I’d link to the 5 minute video that showed me how to do this, but it’s in Dutch and only available within the environment of my organization.
For what it’s worth… this time last weak I had little idea of what we were going to do. Now I’ ve uploaded a handful of streams and had a few dozen meatings with both students and colleagues. Biggest group was about 25 students. Things work surprisingly well…
Why do you have to screen share? Put the presentation on a school site that everyone can download or email it to all the students. Then just have a regular teleconference.
My work is moving to have a lot of meetings on Skype and the first 15-30 minutes of every meeting is getting it to work. Just email me the presentation and have a call in number. New is not necessarily better.
Have you tried the webinar function? That’s designed for larger numbers of users and the 1-2 webinar host(s) would be the only ones whose screen would be shared?
No no no, use Zoom. They’re helping people get set up fast with the transition to online classes. We’ve been using Zoom for 4.5 years for all our meetings, which do include classes of up to 50 people (well, we’ve also just begun using one of their pricier products that allows up to 1,000 in 2020 too, but that’s more of a lecture-only rather than interactive meeting then) and aside from a scheduling snafu that keeps happening to a couple of my coworkers, it works really well. You can have everyone with their video on, share your PowerPoints, record the meetings, mute people, chat etc.

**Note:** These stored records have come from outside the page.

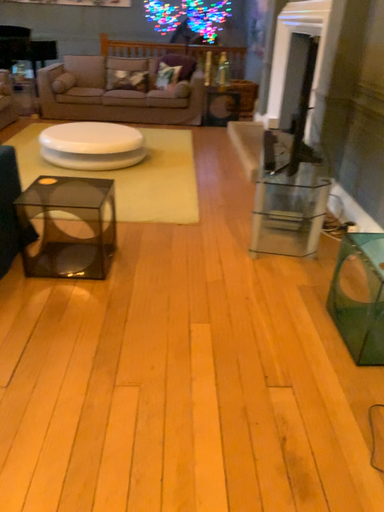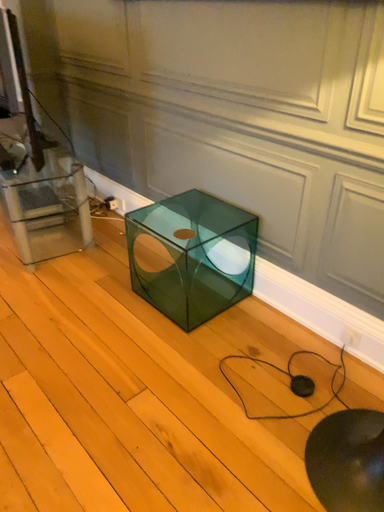 Question: Which way did the camera rotate in the video?

Choices:
 (A) rotated right
 (B) rotated left

Answer: (A) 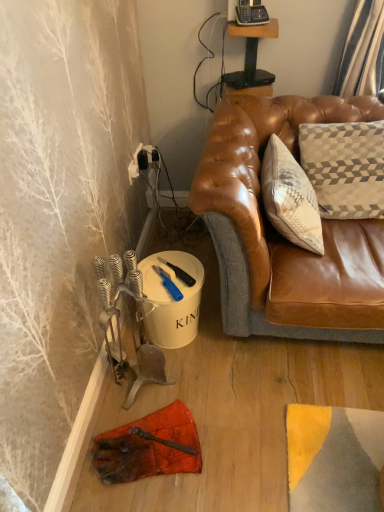 Question: Can you confirm if wooden table at upper center is positioned to the left of blue plastic knife at lower center, arranged as the 2th tool when ordered from the bottom?

Choices:
 (A) no
 (B) yes

Answer: (A)

Question: Is wooden table at upper center facing away from blue plastic knife at lower center, arranged as the 2th tool when ordered from the bottom?

Choices:
 (A) no
 (B) yes

Answer: (A)

Question: Is wooden table at upper center wider than blue plastic knife at lower center, the first tool from the top?

Choices:
 (A) yes
 (B) no

Answer: (B)

Question: From the image's perspective, does wooden table at upper center appear lower than blue plastic knife at lower center, the first tool from the top?

Choices:
 (A) yes
 (B) no

Answer: (B)

Question: Considering the relative positions of wooden table at upper center and blue plastic knife at lower center, arranged as the 2th tool when ordered from the bottom, in the image provided, is wooden table at upper center to the right of blue plastic knife at lower center, arranged as the 2th tool when ordered from the bottom, from the viewer's perspective?

Choices:
 (A) no
 (B) yes

Answer: (B)

Question: Does wooden table at upper center come behind blue plastic knife at lower center, arranged as the 2th tool when ordered from the bottom?

Choices:
 (A) yes
 (B) no

Answer: (A)

Question: From the image's perspective, is wooden table at upper center under blue plastic utility knife at lower center, the 2th tool when ordered from top to bottom?

Choices:
 (A) yes
 (B) no

Answer: (B)

Question: Considering the relative sizes of wooden table at upper center and blue plastic utility knife at lower center, the 2th tool when ordered from top to bottom, in the image provided, is wooden table at upper center smaller than blue plastic utility knife at lower center, the 2th tool when ordered from top to bottom,?

Choices:
 (A) yes
 (B) no

Answer: (B)

Question: From the image's perspective, is wooden table at upper center located above blue plastic utility knife at lower center, the first tool when ordered from bottom to top?

Choices:
 (A) yes
 (B) no

Answer: (A)

Question: Is wooden table at upper center not close to blue plastic utility knife at lower center, the first tool when ordered from bottom to top?

Choices:
 (A) no
 (B) yes

Answer: (A)

Question: Is wooden table at upper center looking in the opposite direction of blue plastic utility knife at lower center, the first tool when ordered from bottom to top?

Choices:
 (A) yes
 (B) no

Answer: (B)

Question: Does wooden table at upper center contain blue plastic utility knife at lower center, the 2th tool when ordered from top to bottom?

Choices:
 (A) no
 (B) yes

Answer: (A)

Question: Is wooden table at upper center at the back of blue plastic knife at lower center, arranged as the 2th tool when ordered from the bottom?

Choices:
 (A) no
 (B) yes

Answer: (A) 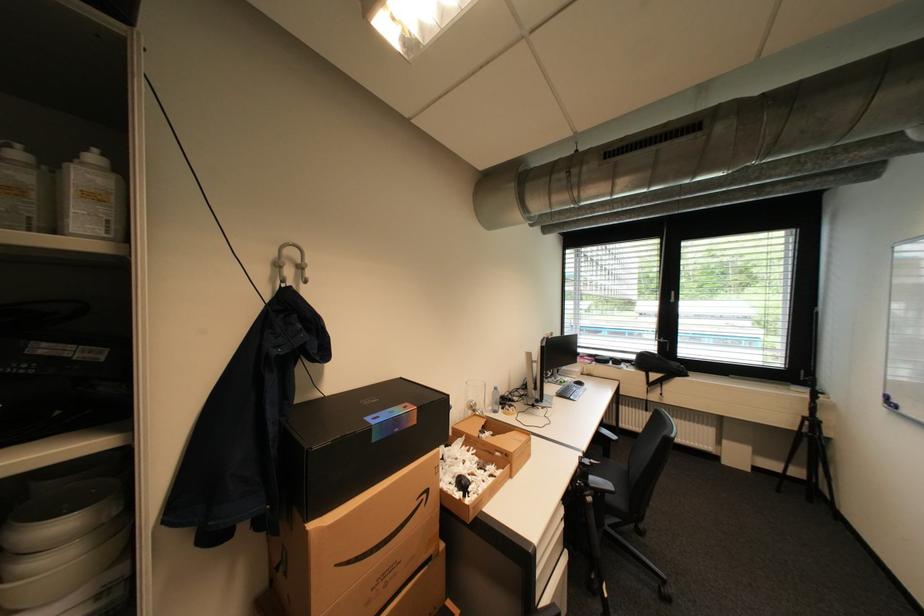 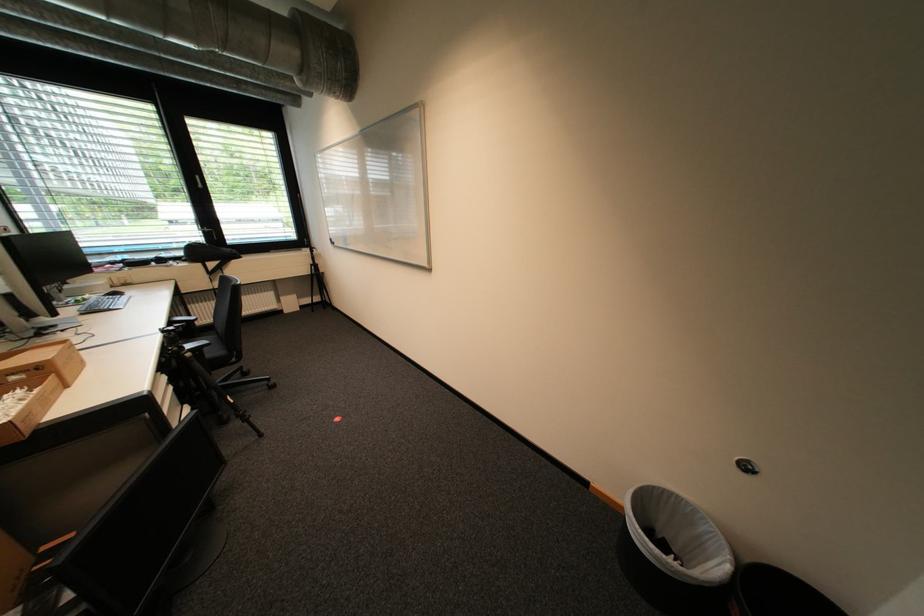 The point at [615,495] is marked in the first image. Where is the corresponding point in the second image?

(213, 350) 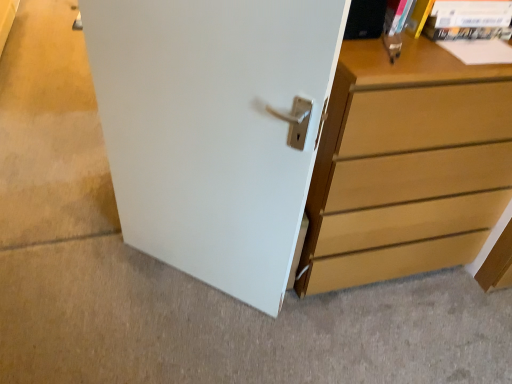 You are a GUI agent. You are given a task and a screenshot of the screen. Output one action in this format:
    pyautogui.click(x=<x>, y=<y>)
    Task: Click on the white matte door at center
    The image size is (512, 384).
    Given the screenshot: What is the action you would take?
    pyautogui.click(x=214, y=129)

Locate an element on the screen. Image resolution: width=512 pixels, height=384 pixels. white smooth door at center is located at coordinates (236, 326).

Between white matte door at center and white smooth door at center, which one has smaller size?

With smaller size is white smooth door at center.

Does white matte door at center lie behind white smooth door at center?

No.

Based on their positions, is white matte door at center located to the left or right of white smooth door at center?

white matte door at center is positioned on white smooth door at center's left side.

Which is behind, point (374, 272) or point (248, 50)?

The point (374, 272) is farther.

Is light brown wood chest of drawers at right further to the viewer compared to white matte door at center?

Yes, light brown wood chest of drawers at right is further from the camera.

Between light brown wood chest of drawers at right and white matte door at center, which one has smaller size?

white matte door at center.

Considering the relative sizes of light brown wood chest of drawers at right and white matte door at center in the image provided, is light brown wood chest of drawers at right wider than white matte door at center?

Yes.

Looking at the image, does white matte door at center seem bigger or smaller compared to light brown wood chest of drawers at right?

white matte door at center is smaller than light brown wood chest of drawers at right.

Can you confirm if white matte door at center is wider than light brown wood chest of drawers at right?

In fact, white matte door at center might be narrower than light brown wood chest of drawers at right.

Consider the image. How different are the orientations of white matte door at center and light brown wood chest of drawers at right in degrees?

44.3 degrees.

Who is taller, white matte door at center or light brown wood chest of drawers at right?

With more height is white matte door at center.

Visually, is white smooth door at center positioned to the left or to the right of white matte door at center?

white smooth door at center is to the right of white matte door at center.

Does point (138, 370) appear closer or farther from the camera than point (154, 187)?

Clearly, point (138, 370) is closer to the camera than point (154, 187).

Is white matte door at center surrounded by white smooth door at center?

No, white matte door at center is not a part of white smooth door at center.

Is white smooth door at center facing away from white matte door at center?

Yes.

Is light brown wood chest of drawers at right taller or shorter than white smooth door at center?

Considering their sizes, light brown wood chest of drawers at right has more height than white smooth door at center.

Is point (480, 218) more distant than point (21, 372)?

Yes, point (480, 218) is behind point (21, 372).

Choose the correct answer: Is light brown wood chest of drawers at right inside white smooth door at center or outside it?

light brown wood chest of drawers at right cannot be found inside white smooth door at center.

Which object is wider, light brown wood chest of drawers at right or white smooth door at center?

With larger width is white smooth door at center.

From the image's perspective, is white smooth door at center under light brown wood chest of drawers at right?

Indeed, from the image's perspective, white smooth door at center is shown beneath light brown wood chest of drawers at right.

Does white smooth door at center appear on the left side of light brown wood chest of drawers at right?

Correct, you'll find white smooth door at center to the left of light brown wood chest of drawers at right.

Does point (95, 318) appear closer or farther from the camera than point (303, 254)?

Point (95, 318) appears to be farther away from the viewer than point (303, 254).

Measure the distance from white smooth door at center to light brown wood chest of drawers at right.

white smooth door at center and light brown wood chest of drawers at right are 22.34 inches apart from each other.

Where is `concrete behind the white matte door at center`? The width and height of the screenshot is (512, 384). concrete behind the white matte door at center is located at coordinates (236, 326).

At what (x,y) coordinates should I click in order to perform the action: click on door below the light brown wood chest of drawers at right (from the image's perspective). Please return your answer as a coordinate pair (x, y). Looking at the image, I should click on (214, 129).

Considering their positions, is light brown wood chest of drawers at right positioned further to white smooth door at center than white matte door at center?

light brown wood chest of drawers at right lies further to white smooth door at center than the other object.

Looking at the image, which one is located closer to light brown wood chest of drawers at right, white matte door at center or white smooth door at center?

white matte door at center lies closer to light brown wood chest of drawers at right than the other object.

When comparing their distances from white matte door at center, does light brown wood chest of drawers at right or white smooth door at center seem further?

Among the two, white smooth door at center is located further to white matte door at center.

Based on their spatial positions, is white matte door at center or light brown wood chest of drawers at right closer to white smooth door at center?

white matte door at center is closer to white smooth door at center.

When comparing their distances from light brown wood chest of drawers at right, does white smooth door at center or white matte door at center seem closer?

The object closer to light brown wood chest of drawers at right is white matte door at center.

From the image, which object appears to be farther from white matte door at center, white smooth door at center or light brown wood chest of drawers at right?

Among the two, white smooth door at center is located further to white matte door at center.

In order to click on concrete situated between white matte door at center and light brown wood chest of drawers at right from left to right in this screenshot , I will do `click(236, 326)`. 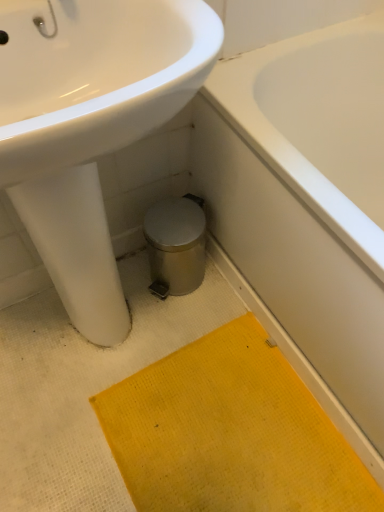 In order to face white glossy bathtub at lower right, should I rotate leftwards or rightwards?

A: Turn right by 24.978 degrees to look at white glossy bathtub at lower right.

I want to click on white glossy sink at upper left, so click(x=91, y=127).

From a real-world perspective, is yellow textured bath mat at lower center on top of white glossy bathtub at lower right?

Actually, yellow textured bath mat at lower center is physically below white glossy bathtub at lower right in the real world.

Between yellow textured bath mat at lower center and white glossy bathtub at lower right, which one is positioned behind?

Positioned behind is yellow textured bath mat at lower center.

Consider the image. Would you say yellow textured bath mat at lower center is outside white glossy bathtub at lower right?

Yes, yellow textured bath mat at lower center is not within white glossy bathtub at lower right.

From the image's perspective, which object appears higher, yellow textured bath mat at lower center or white glossy bathtub at lower right?

white glossy bathtub at lower right appears higher in the image.

Based on the photo, from a real-world perspective, relative to white glossy sink at upper left, is white glossy bathtub at lower right vertically above or below?

From a real-world perspective, white glossy bathtub at lower right is physically below white glossy sink at upper left.

Is white glossy bathtub at lower right next to white glossy sink at upper left and touching it?

No, white glossy bathtub at lower right is not touching white glossy sink at upper left.

Can you confirm if white glossy bathtub at lower right is thinner than white glossy sink at upper left?

In fact, white glossy bathtub at lower right might be wider than white glossy sink at upper left.

From the image's perspective, is white glossy bathtub at lower right positioned above or below yellow textured bath mat at lower center?

white glossy bathtub at lower right is above yellow textured bath mat at lower center.

Could you tell me if white glossy bathtub at lower right is facing yellow textured bath mat at lower center?

Yes.

Is the position of white glossy bathtub at lower right less distant than that of yellow textured bath mat at lower center?

Yes, white glossy bathtub at lower right is closer to the viewer.

Based on their sizes in the image, would you say white glossy bathtub at lower right is bigger or smaller than yellow textured bath mat at lower center?

In the image, white glossy bathtub at lower right appears to be larger than yellow textured bath mat at lower center.

Considering their positions, is white glossy sink at upper left located in front of or behind yellow textured bath mat at lower center?

white glossy sink at upper left is in front of yellow textured bath mat at lower center.

Are white glossy sink at upper left and yellow textured bath mat at lower center located far from each other?

No, white glossy sink at upper left is not far away from yellow textured bath mat at lower center.

Locate an element on the screen. The width and height of the screenshot is (384, 512). sink above the yellow textured bath mat at lower center (from the image's perspective) is located at coordinates (91, 127).

From the image's perspective, which is above, white glossy sink at upper left or yellow textured bath mat at lower center?

white glossy sink at upper left, from the image's perspective.

Which is behind, yellow textured bath mat at lower center or white glossy sink at upper left?

yellow textured bath mat at lower center.

Locate an element on the screen. bath mat behind the white glossy sink at upper left is located at coordinates (230, 433).

From the image's perspective, would you say yellow textured bath mat at lower center is shown under white glossy sink at upper left?

Yes, from the image's perspective, yellow textured bath mat at lower center is beneath white glossy sink at upper left.

Is yellow textured bath mat at lower center surrounding white glossy sink at upper left?

Actually, white glossy sink at upper left is outside yellow textured bath mat at lower center.

How many degrees apart are the facing directions of white glossy sink at upper left and white glossy bathtub at lower right?

The facing directions of white glossy sink at upper left and white glossy bathtub at lower right are 88.5 degrees apart.

Can you confirm if white glossy sink at upper left is positioned to the left of white glossy bathtub at lower right?

Yes, white glossy sink at upper left is to the left of white glossy bathtub at lower right.

Considering the relative sizes of white glossy sink at upper left and white glossy bathtub at lower right in the image provided, is white glossy sink at upper left taller than white glossy bathtub at lower right?

Yes.

Between point (75, 35) and point (203, 166), which one is positioned behind?

The point (203, 166) is farther.

This screenshot has width=384, height=512. Identify the location of bathtub located above the yellow textured bath mat at lower center (from the image's perspective). (306, 196).

Where is `sink below the white glossy bathtub at lower right (from the image's perspective)`? The width and height of the screenshot is (384, 512). sink below the white glossy bathtub at lower right (from the image's perspective) is located at coordinates (91, 127).

Considering their positions, is yellow textured bath mat at lower center positioned further to white glossy sink at upper left than white glossy bathtub at lower right?

The object further to white glossy sink at upper left is yellow textured bath mat at lower center.

Looking at the image, which one is located closer to white glossy bathtub at lower right, white glossy sink at upper left or yellow textured bath mat at lower center?

yellow textured bath mat at lower center is positioned closer to the anchor white glossy bathtub at lower right.

From the image, which object appears to be nearer to yellow textured bath mat at lower center, white glossy bathtub at lower right or white glossy sink at upper left?

white glossy bathtub at lower right lies closer to yellow textured bath mat at lower center than the other object.

Estimate the real-world distances between objects in this image. Which object is further from yellow textured bath mat at lower center, white glossy sink at upper left or white glossy bathtub at lower right?

Based on the image, white glossy sink at upper left appears to be further to yellow textured bath mat at lower center.

Based on their spatial positions, is white glossy bathtub at lower right or yellow textured bath mat at lower center closer to white glossy sink at upper left?

Based on the image, white glossy bathtub at lower right appears to be nearer to white glossy sink at upper left.

Based on their spatial positions, is yellow textured bath mat at lower center or white glossy sink at upper left further from white glossy bathtub at lower right?

white glossy sink at upper left lies further to white glossy bathtub at lower right than the other object.

At what (x,y) coordinates should I click in order to perform the action: click on bath mat between white glossy sink at upper left and white glossy bathtub at lower right. Please return your answer as a coordinate pair (x, y). Looking at the image, I should click on (230, 433). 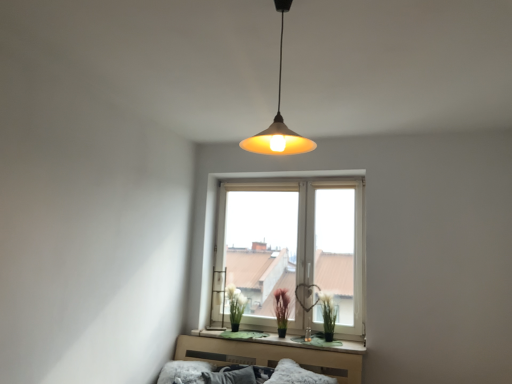 Question: Is fluffy white pillow at lower center, the second pillow when ordered from right to left, taller or shorter than purple matte plant at center, arranged as the first plant when viewed from the left?

Choices:
 (A) tall
 (B) short

Answer: (B)

Question: Considering the positions of fluffy white pillow at lower center, the 1th pillow from the left, and purple matte plant at center, placed as the second plant when sorted from right to left, in the image, is fluffy white pillow at lower center, the 1th pillow from the left, wider or thinner than purple matte plant at center, placed as the second plant when sorted from right to left,?

Choices:
 (A) wide
 (B) thin

Answer: (A)

Question: Which of these objects is positioned closest to the green matte plant at window, positioned as the 1th plant in right-to-left order?

Choices:
 (A) green matte window sill at center
 (B) white matte plant at center
 (C) matte yellow plastic lampshade at upper center
 (D) fluffy white pillow at lower center, the second pillow when ordered from right to left
 (E) purple matte plant at center, placed as the second plant when sorted from right to left

Answer: (A)

Question: Considering the real-world distances, which object is closest to the white fluffy pillow at lower center, which is the 2th pillow from left to right?

Choices:
 (A) matte yellow plastic lampshade at upper center
 (B) white matte plant at center
 (C) white plastic window at center
 (D) purple matte plant at center, placed as the second plant when sorted from right to left
 (E) green matte plant at window, positioned as the 1th plant in right-to-left order

Answer: (E) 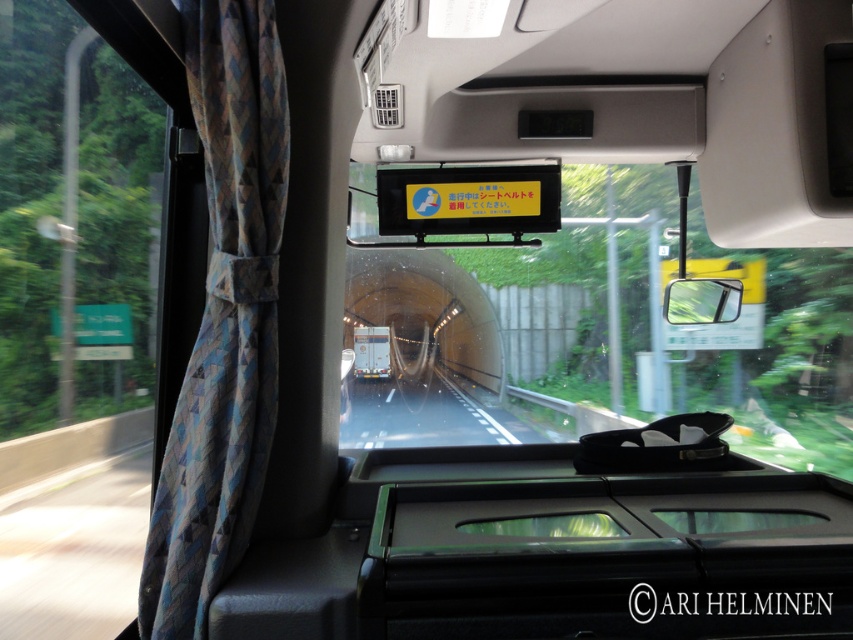 Question: Estimate the real-world distances between objects in this image. Which object is closer to the metallic silver phone at center?

Choices:
 (A) transparent glass windshield at center
 (B) transparent glass window at left

Answer: (A)

Question: Which point is farther to the camera?

Choices:
 (A) blue fabric curtain at left
 (B) transparent glass window at left
 (C) metallic silver phone at center
 (D) transparent glass windshield at center

Answer: (C)

Question: Is the position of transparent glass windshield at center more distant than that of blue fabric curtain at left?

Choices:
 (A) no
 (B) yes

Answer: (B)

Question: Can you confirm if transparent glass windshield at center is positioned to the right of transparent glass window at left?

Choices:
 (A) yes
 (B) no

Answer: (A)

Question: Which is nearer to the blue fabric curtain at left?

Choices:
 (A) metallic silver phone at center
 (B) transparent glass window at left

Answer: (B)

Question: Does transparent glass windshield at center have a larger size compared to transparent glass window at left?

Choices:
 (A) yes
 (B) no

Answer: (A) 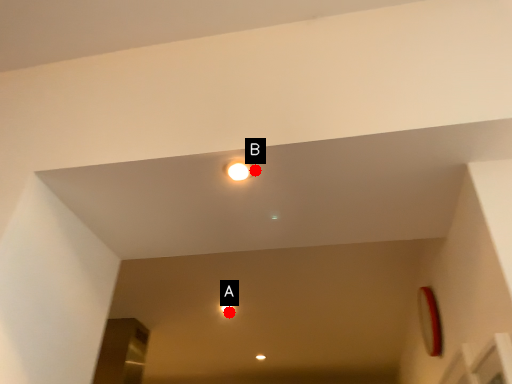 Question: Two points are circled on the image, labeled by A and B beside each circle. Which point is further to the camera?

Choices:
 (A) A is further
 (B) B is further

Answer: (A)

Best of all for you, their free plan that allows up to 100 participants just had the 40 minute time limit removed for the duration of the pandemic.
No personal experience, but from a local forum I know of many teachers who are having success with Zoom.
I can confirm that Skype and Teams are best used for 1:1 interaction. Due to the current situation, Microsoft has recommened that people do not use meetings to arrange a call within Teams. It is better to do this outside of the calendar.